Ludwig van Beethoven

Musician and Composer

Born December 17, 1770

Died March 25, 1827, at 57 years old

In Vienna, Austria

Between Those Ears

Beethoven's dad forced him to practice the piano, like dads have done since the dawn of music. We don't know what tunes Beethoven practiced, but today, kids are forced to play Fur Elise and Moonlight Sonata, melodies that Beethoven wrote. Practice paid off for Beethoven and he became a musical genius. He played his first gig when he was eight years old. He performed for kings, he did concert tours, and he had a lot of fans. And he had long hair just like a rock star. It turns out Beethoven's hair helped uncover how he died.

Today, you can get Beethoven's music as a ring tone on your cell phone. But back then, without CDs or iPods, the only way to hear his music was live. You had to be there with him in concert. However, something went wrong for Beethoven. Eventually Beethoven couldn't hear what he was playing at his own concerts because he went deaf.

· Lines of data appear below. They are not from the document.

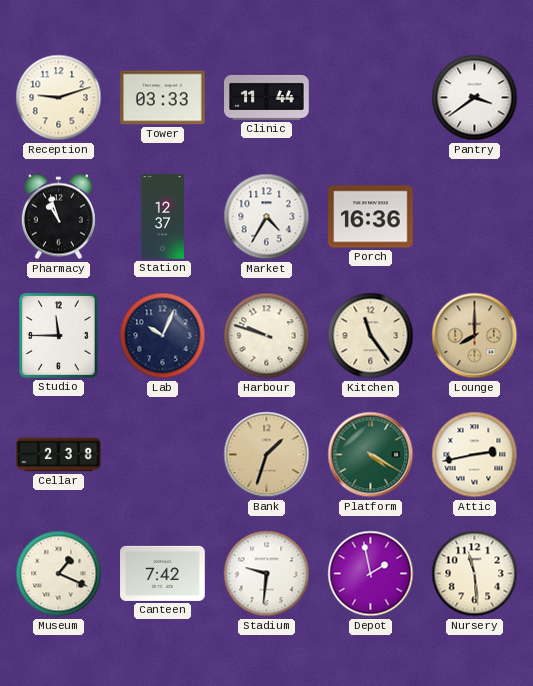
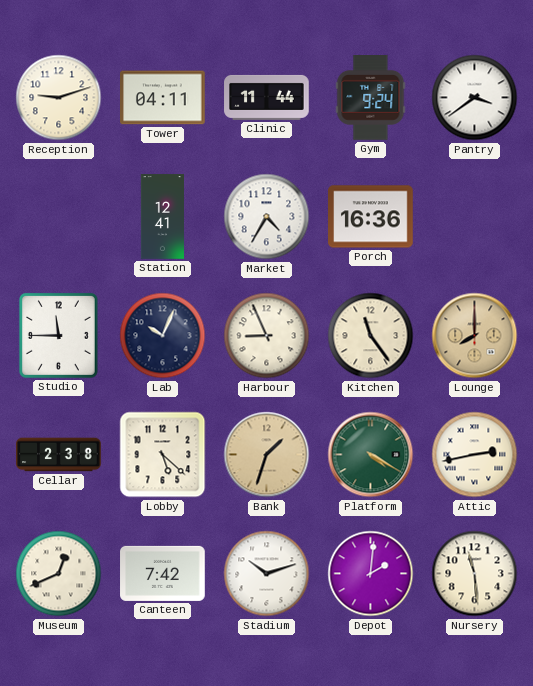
Tower: 03:33 -> 04:11
Gym: none -> 9:24
Pharmacy: 10:57 -> none
Station: 12:37 -> 12:41
Harbour: 9:48 -> 8:56
Lobby: none -> 5:22
Museum: 1:19 -> 12:41
Stadium: 9:31 -> 10:12
Depot: 1:58 -> 2:01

He started losing his hearing when he was twenty-seven. By forty-five, he was totally deaf. Over time, Beethoven had to imagine the music he was playing. He only heard what he composed inside his head, between his ears, under his long hair. When he wrote his ninth symphony, he couldn't hear a thing. That's like Leonardo da Vinci painting the Mona Lisa with his eyes closed.

Take a gander at his piano. Even though Beethoven was unable to hear, he always composed at his piano. He picked up and moved with his piano forty times in his lifetime, and that was no easy thing, considering there were no trucks or cranes or piano dollies.

Being deaf made him not want to be with people, especially ladies. He was a bachelor and there weren't any little Beethovens, so it's kind of funny and sad he was named the greatest Romantic composer.

There was no sign language back then, so Beethoven and his friends wrote notes back and forth, like instant messaging on the computer, but with a pencil and paper.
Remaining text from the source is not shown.